Eine Sonderstellung bei der Fristberechnung nehmen die Verjährungsfristen ein, die i. d. R. zu einem Jahresende ablaufen. Ihre Berechnung ergibt sich aus den Vorschriften über die Länge der Frist (4, 5 oder 10 Jahre bei der Festsetzungsverjährung, 5 Jahre bei der Zahlungsverjährung) und den Beginn der Frist, der im Regelfall auf den Ablauf eines Kalenderjahres fällt.[1] Eine Berechnung nach § 108 Abs. 1 AO in Verbindung mit den Vorschriften des BGB erübrigt sich hier.

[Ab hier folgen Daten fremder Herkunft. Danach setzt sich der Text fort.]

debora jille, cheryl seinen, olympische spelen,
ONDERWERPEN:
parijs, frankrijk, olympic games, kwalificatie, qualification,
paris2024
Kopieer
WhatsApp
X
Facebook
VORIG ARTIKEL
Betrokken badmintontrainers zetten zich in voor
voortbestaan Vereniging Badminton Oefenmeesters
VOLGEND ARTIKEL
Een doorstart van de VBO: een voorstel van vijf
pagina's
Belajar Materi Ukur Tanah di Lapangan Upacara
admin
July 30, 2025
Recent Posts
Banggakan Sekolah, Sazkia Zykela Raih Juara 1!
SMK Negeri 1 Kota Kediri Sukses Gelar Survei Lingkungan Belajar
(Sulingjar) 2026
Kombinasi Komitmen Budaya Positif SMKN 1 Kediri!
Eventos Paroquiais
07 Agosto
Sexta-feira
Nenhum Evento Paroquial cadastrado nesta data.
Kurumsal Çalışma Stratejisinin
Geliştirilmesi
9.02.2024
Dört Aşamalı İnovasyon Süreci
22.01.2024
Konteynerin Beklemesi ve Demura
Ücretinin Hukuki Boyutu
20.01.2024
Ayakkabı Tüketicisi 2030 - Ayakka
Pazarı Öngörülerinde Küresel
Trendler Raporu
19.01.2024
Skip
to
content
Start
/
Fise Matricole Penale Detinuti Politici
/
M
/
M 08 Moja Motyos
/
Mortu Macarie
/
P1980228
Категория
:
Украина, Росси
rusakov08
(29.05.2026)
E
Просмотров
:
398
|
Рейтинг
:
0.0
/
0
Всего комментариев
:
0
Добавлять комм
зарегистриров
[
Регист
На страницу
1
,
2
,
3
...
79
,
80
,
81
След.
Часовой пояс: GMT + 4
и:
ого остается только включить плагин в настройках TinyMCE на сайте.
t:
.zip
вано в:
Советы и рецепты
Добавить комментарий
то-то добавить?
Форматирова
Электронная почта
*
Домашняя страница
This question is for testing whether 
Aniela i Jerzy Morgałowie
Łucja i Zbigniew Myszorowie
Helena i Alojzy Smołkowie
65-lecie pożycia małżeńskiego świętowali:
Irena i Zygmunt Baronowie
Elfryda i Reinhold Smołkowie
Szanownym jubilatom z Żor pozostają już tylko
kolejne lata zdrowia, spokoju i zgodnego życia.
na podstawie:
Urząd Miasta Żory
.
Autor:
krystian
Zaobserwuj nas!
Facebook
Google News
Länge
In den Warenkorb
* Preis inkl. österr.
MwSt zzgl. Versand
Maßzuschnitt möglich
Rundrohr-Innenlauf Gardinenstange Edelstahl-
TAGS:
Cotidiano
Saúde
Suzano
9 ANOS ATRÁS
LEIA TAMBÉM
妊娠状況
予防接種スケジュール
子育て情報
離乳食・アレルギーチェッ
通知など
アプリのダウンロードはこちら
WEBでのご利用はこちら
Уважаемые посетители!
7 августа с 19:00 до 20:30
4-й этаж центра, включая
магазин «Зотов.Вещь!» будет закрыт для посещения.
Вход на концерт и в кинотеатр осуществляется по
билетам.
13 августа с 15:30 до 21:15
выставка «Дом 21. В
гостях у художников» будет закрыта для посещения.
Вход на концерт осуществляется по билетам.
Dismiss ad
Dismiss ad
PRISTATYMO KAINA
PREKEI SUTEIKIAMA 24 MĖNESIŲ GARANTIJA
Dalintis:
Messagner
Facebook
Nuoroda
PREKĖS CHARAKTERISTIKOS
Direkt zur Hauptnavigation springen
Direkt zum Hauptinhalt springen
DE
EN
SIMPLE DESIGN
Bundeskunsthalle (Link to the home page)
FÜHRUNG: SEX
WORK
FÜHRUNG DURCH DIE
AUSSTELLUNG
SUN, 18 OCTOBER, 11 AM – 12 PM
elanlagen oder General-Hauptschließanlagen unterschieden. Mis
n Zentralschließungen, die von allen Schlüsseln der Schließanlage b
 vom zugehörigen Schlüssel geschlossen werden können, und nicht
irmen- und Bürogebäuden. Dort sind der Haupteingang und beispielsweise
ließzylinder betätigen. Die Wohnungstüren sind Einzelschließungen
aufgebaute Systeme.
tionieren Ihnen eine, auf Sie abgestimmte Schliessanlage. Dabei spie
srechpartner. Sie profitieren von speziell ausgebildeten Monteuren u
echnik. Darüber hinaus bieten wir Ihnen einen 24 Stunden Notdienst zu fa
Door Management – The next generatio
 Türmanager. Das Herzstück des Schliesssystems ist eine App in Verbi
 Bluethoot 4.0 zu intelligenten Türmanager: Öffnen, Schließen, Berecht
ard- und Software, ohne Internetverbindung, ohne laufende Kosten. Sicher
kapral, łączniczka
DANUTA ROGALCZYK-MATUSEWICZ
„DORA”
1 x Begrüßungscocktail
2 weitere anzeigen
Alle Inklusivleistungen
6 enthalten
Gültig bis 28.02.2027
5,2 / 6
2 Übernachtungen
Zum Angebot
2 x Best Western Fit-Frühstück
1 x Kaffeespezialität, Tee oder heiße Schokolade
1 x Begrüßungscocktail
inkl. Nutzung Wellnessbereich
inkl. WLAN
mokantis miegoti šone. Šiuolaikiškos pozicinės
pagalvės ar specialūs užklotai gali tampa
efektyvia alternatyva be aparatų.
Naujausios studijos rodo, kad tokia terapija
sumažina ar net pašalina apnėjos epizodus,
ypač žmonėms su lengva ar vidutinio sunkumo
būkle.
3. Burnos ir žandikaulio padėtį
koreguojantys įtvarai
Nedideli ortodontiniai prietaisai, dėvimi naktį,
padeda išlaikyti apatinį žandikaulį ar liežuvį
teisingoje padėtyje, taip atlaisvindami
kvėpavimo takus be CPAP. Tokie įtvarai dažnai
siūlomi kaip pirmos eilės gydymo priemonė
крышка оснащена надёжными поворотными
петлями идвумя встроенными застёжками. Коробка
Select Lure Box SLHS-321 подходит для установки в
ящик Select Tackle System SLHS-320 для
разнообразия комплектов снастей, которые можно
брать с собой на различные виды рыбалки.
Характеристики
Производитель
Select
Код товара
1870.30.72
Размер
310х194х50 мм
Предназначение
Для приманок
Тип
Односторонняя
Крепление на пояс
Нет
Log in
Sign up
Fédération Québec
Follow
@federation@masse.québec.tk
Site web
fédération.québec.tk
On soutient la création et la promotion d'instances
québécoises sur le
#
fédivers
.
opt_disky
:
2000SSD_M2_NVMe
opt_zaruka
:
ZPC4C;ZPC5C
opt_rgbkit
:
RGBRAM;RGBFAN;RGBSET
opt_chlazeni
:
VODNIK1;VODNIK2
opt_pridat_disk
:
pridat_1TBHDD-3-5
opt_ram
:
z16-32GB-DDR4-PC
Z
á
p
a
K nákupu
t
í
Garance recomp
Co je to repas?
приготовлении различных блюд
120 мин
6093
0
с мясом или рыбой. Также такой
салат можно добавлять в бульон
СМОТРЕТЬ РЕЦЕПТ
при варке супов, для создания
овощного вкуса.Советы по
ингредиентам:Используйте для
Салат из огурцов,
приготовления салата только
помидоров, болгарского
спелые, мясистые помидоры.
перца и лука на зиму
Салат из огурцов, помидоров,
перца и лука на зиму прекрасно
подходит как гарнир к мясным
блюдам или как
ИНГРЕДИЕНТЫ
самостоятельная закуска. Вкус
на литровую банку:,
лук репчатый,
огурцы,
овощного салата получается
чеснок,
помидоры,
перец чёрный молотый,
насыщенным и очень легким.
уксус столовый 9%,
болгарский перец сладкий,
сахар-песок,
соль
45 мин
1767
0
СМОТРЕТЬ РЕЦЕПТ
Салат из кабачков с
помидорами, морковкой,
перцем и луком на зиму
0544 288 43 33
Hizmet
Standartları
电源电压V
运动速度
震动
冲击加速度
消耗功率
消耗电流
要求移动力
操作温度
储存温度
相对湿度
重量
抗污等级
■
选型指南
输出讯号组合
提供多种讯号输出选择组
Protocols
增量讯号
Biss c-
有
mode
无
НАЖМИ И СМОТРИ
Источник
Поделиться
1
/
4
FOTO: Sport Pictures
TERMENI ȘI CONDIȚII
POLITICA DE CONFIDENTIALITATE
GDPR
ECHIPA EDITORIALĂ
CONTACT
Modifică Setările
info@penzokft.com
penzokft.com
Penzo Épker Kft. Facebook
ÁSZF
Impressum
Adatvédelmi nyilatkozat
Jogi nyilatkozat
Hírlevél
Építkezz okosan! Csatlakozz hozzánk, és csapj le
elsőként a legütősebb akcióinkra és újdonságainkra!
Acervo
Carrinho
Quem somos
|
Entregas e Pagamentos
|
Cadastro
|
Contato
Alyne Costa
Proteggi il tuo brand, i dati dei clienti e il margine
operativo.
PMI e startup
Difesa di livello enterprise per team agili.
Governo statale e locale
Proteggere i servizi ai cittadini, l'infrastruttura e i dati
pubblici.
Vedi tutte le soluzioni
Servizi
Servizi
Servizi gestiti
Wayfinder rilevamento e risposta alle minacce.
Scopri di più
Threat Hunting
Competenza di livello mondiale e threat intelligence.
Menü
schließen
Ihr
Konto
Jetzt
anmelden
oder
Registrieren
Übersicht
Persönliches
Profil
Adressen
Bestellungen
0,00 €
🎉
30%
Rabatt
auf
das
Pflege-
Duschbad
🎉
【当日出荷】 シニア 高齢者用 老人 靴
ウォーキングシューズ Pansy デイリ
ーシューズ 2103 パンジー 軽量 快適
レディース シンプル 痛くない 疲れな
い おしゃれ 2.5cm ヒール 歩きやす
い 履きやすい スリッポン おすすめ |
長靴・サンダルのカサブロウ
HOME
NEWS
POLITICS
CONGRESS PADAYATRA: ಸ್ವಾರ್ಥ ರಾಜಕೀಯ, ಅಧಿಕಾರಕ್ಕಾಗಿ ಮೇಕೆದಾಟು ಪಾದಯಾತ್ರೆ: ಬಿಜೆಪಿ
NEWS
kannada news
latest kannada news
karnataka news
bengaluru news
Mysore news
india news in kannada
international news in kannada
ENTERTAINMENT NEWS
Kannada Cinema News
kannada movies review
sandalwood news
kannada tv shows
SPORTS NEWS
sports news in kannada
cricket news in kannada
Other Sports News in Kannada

Hinsichtlich des Endes der Verjährungsfrist findet § 108 Abs. 3 AO Anwendung. So handelt es sich bei der Verjährungsfrist – wie bei der 3-Tagesfiktion des § 122 Abs. 2 Nr. 1 AO – um eine "uneigentliche" Frist.[2] Von praktischer Bedeutung ist dies nicht zuletzt bei der Antragsveranlagung gem. § 46 Abs. 2 Nr. 8 EStG. Denn anders als bei der Pflichtveranlagung wird durch die rechtzeitige Antragstellung der Ablauf der Festsetzungsfrist gem. § 171 Abs. 3 AO gehemmt. Fällt demnach der 31.12. auf einen Samstag oder Sonntag (Feiertag ist er nicht), verlängert sich die Antragsfrist, d. h. die durch die 4-jährige Festsetzungsfrist – ohne Anlaufhemmung – begrenzte Frist für die Abgabe der Steuererklärung, auf den nächsten Werktag.

 
Praxis-Beispiel

Fristverlängerung bei der Antragsveranlagung

Der Antrag in Form der Steuererklärung des S für das Jahr 2012 ging am Montag, den 2.1.2017 beim Finanzamt ein. Dies reicht aus, um die Ablaufhemmung des § 171 Abs. 3 AO zu bewirken. Zwar hätte die Festsetzungsfrist mit Ablauf des 31.12.2016 im Normalfall geendet. Da dies jedoch ein Samstag war, verlängerte sich die Frist auf den nächsten Werktag, also Montag, den 2.1.2017.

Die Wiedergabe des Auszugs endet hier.